J.K. Rowling telah menyihir saya 20 tahun yang lalu. Kini ia menyihir putri saya, Zahra. Bahkan dengan pengaruh yang lebih hebat.
Semua dimulai dari buku ‘Harry Potter and the Cursed Child’, yang dibeli ayahnya di Gramedia. Zahra membaca buku itu dengan antusias, yang sebenarnya mengherankan bagi saya. Buku itu tebal, tanpa satupun gambar. Bukankah selama ini ia lebih suka membaca komik?
Ternyata bagi Zahra, imajinasi J.K Rowling benar-benar mempesona. Ia kemudian menjadi penasaran pada kisah-kisah lainnya. Namun bukan buku serial Harry Potter yang jadi sasarannya, melainkan film-film adaptasinya. Ia tonton semua seri. Bukan sekali, tapi berkali-kali. Saya mencoba memaklumi. Zahra sendiri suka menulis cerita yang berasal dari imajinasi.
Tak cukup sampai di situ, suatu hari ia pulang dengan membawa ranting sepanjang lengan, yang dipungutnya dari halaman sekolah. Mau dibuat tongkat sihir, katanya. Saya menonton saja.
Ia lapisi ranting itu dengan playdoh atau plastisin mainan berwarna putih. Nanti, akan dihias dan dicat seperti tongkat sihir milik Hermione, teman Harry Potter yang sangat cerdas itu. Sayang seribu sayang, ranting itu patah karena mungkin memang sudah rapuh.

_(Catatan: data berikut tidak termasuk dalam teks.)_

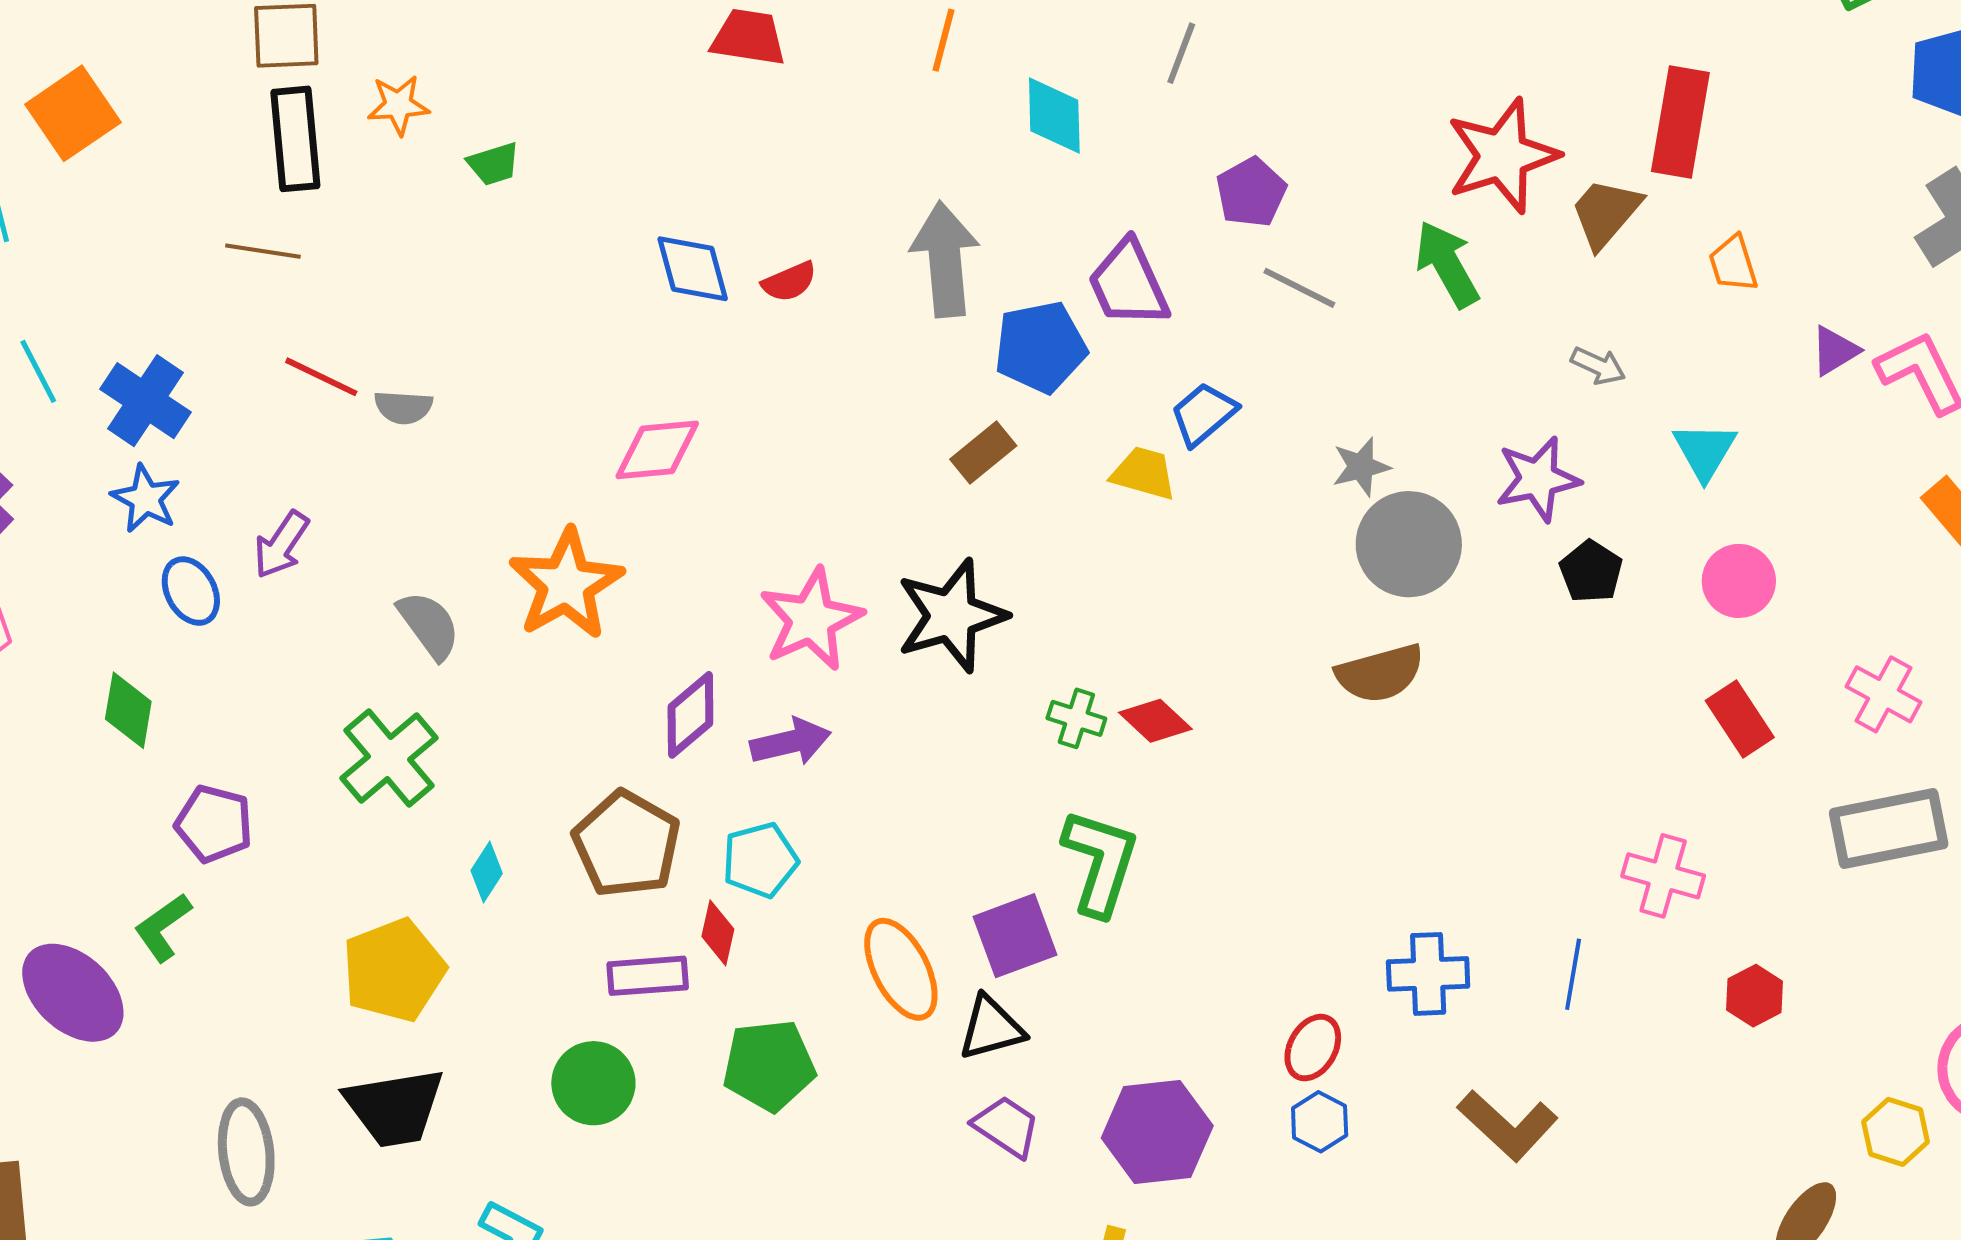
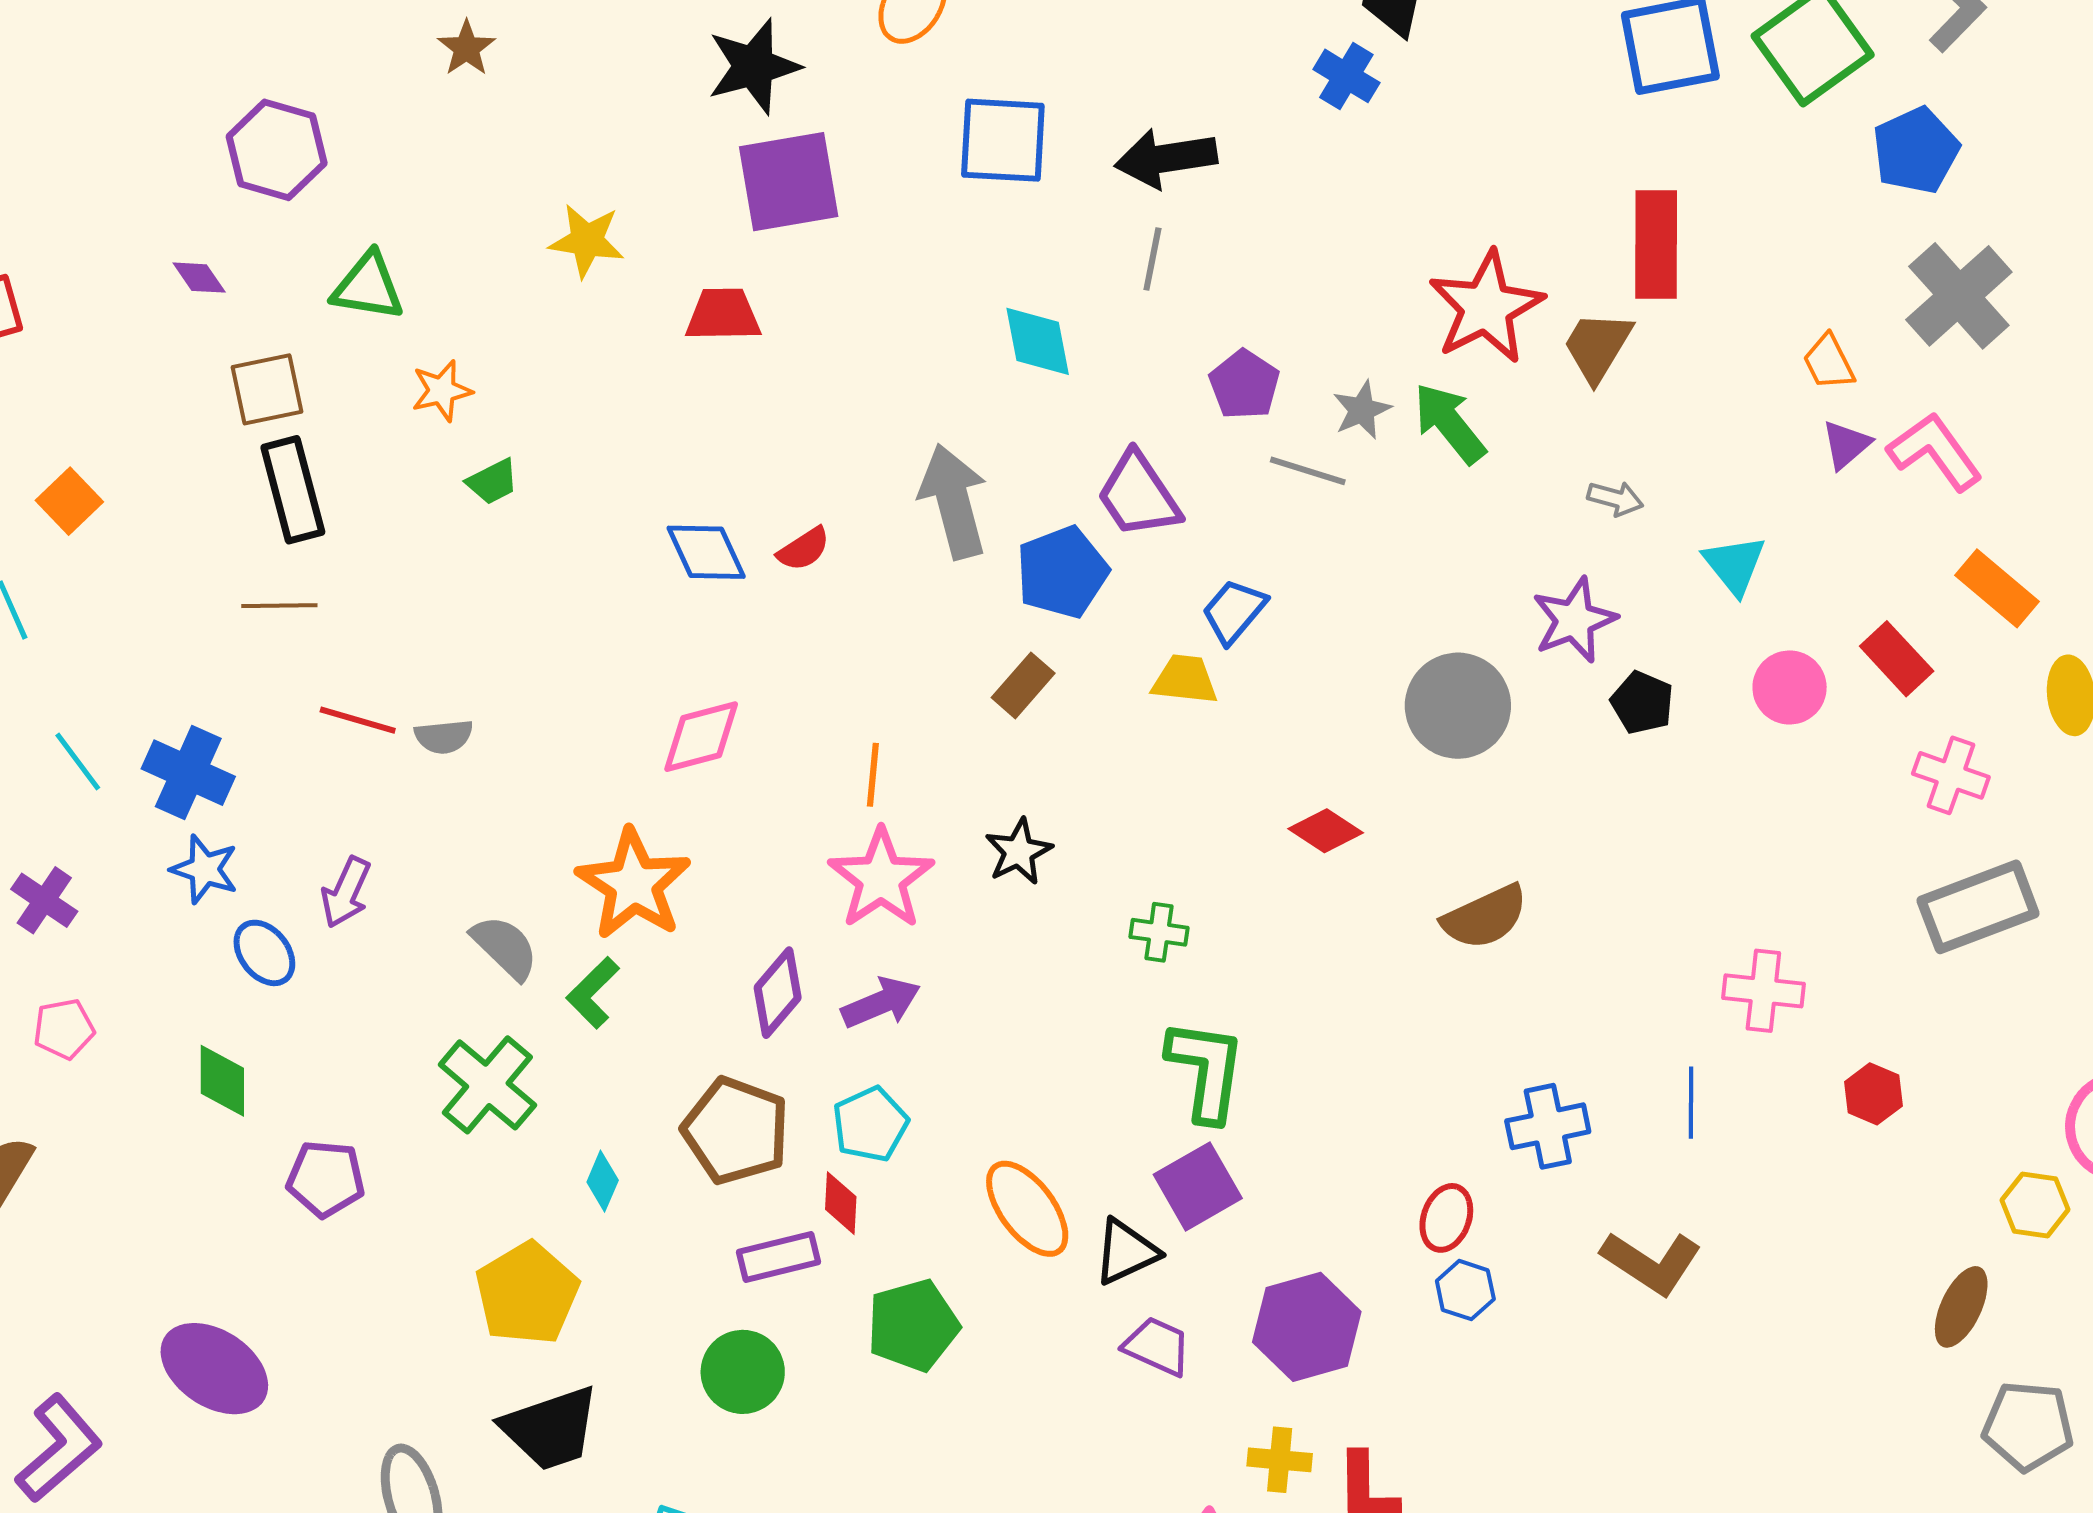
orange line: (944, 40) -> (873, 775), moved
orange star: (398, 105) -> (442, 391), moved
orange square: (73, 113) -> (69, 501), size x0.7
orange trapezoid: (1733, 264) -> (1829, 362), moved
gray star: (1361, 467) -> (1362, 410), moved
black star: (951, 616) -> (1019, 852), size x0.6
brown semicircle: (1380, 673) -> (1485, 917), moved
red rectangle: (1740, 719) -> (1897, 659), moved
red diamond: (1155, 721) -> (1326, 831), moved
green L-shape: (163, 927) -> (593, 993), moved
purple square: (1015, 936) -> (1198, 1186), moved

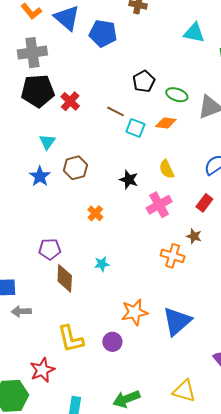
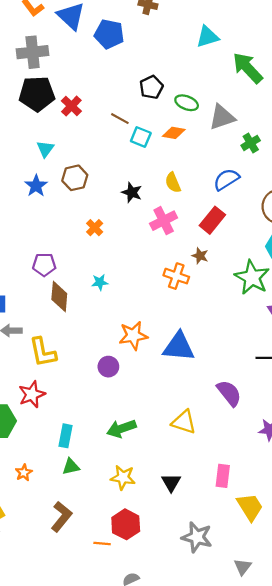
cyan triangle: (194, 33) -> (207, 37), turned -30
red rectangle: (204, 203) -> (212, 220), size x1.4
blue triangle: (177, 321) -> (179, 347), turned 44
yellow L-shape: (71, 339) -> (43, 352), moved

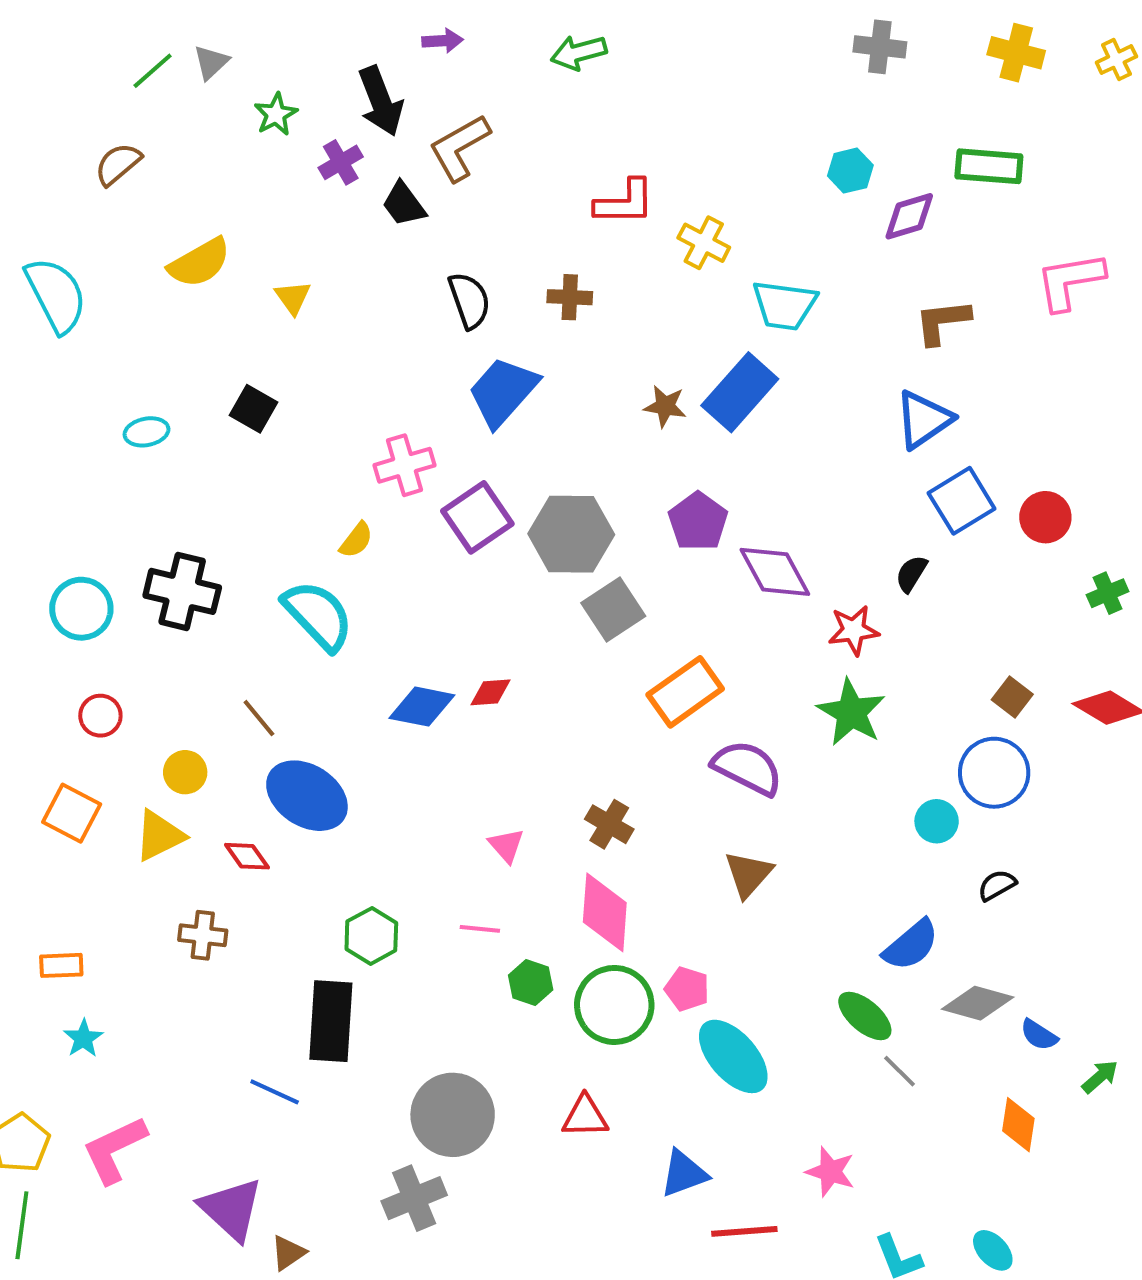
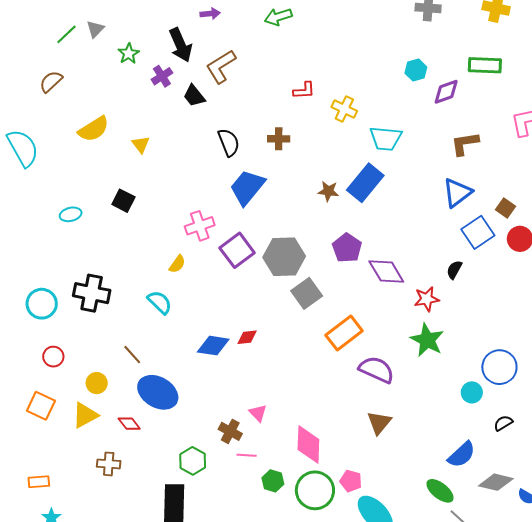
red L-shape: (625, 202) -> (304, 90), size x0.7
cyan semicircle: (318, 615) -> (160, 302), size x0.7
brown square: (1012, 697) -> (506, 208), moved
brown cross: (609, 824) -> (230, 431), moved

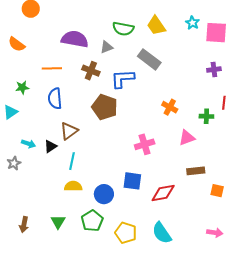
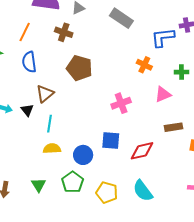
orange line: (52, 68) -> (25, 32), turned -60
blue L-shape: (123, 79) -> (163, 37), moved
black triangle: (50, 146) -> (27, 110), turned -32

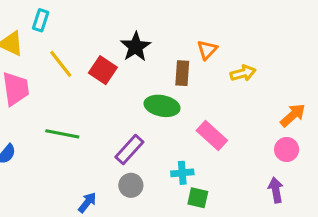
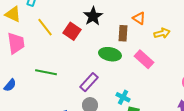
orange triangle: (207, 50) -> (139, 18), turned -40
pink rectangle: (212, 135) -> (144, 59), moved
cyan cross: (182, 173) -> (123, 97), turned 32

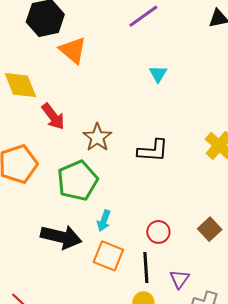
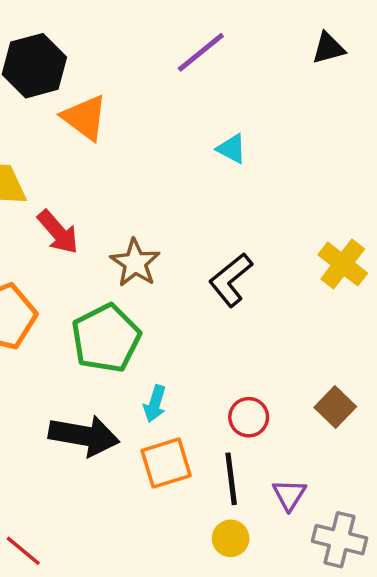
cyan triangle: (158, 74) -> (232, 149), turned -30
black L-shape: (153, 151) -> (231, 280), turned 140
orange square: (108, 256) -> (166, 463), turned -36

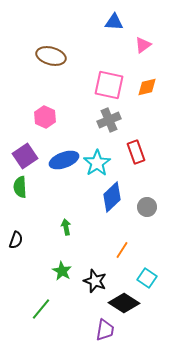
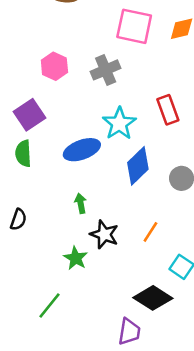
gray cross: (109, 120) -> (106, 70), moved
blue ellipse: (64, 160) -> (82, 150), moved
black star: (95, 281) -> (104, 234), moved

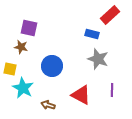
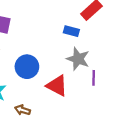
purple line: (112, 90) -> (94, 78), moved
red triangle: (81, 95) -> (57, 86), moved

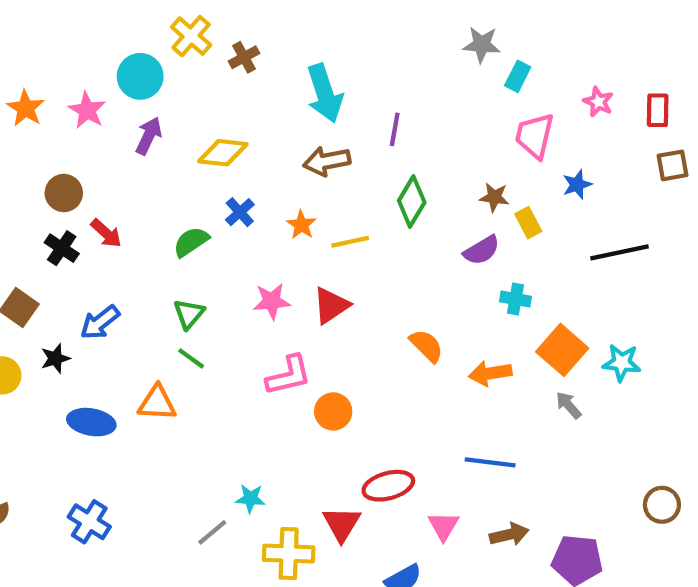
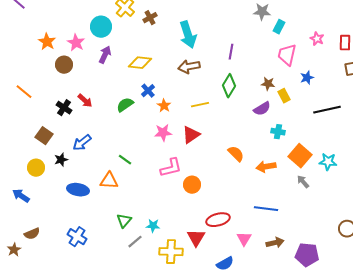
purple line: (395, 129) -> (231, 52), moved
brown circle: (64, 193) -> (64, 65), moved
orange star: (301, 225) -> (164, 106), moved
green triangle: (189, 314) -> (124, 221), moved

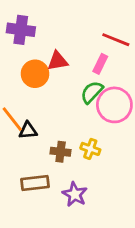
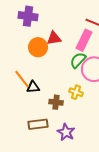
pink rectangle: (100, 64) -> (84, 40), size x1.5
yellow cross: (90, 149) -> (76, 92), moved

Tak hilang akal, ia coba rekatkan kedua patahan itu dengan lem. Menyambung sebentar, tapi kembali patah ketika ranting itu diayunkan. Berdiri terpaku, ia tak tahu lagi apa yang harus dilakukan.
“Ya sudah, nanti cari lagi ranting yang lebih bagus di sekolah,” kata saya.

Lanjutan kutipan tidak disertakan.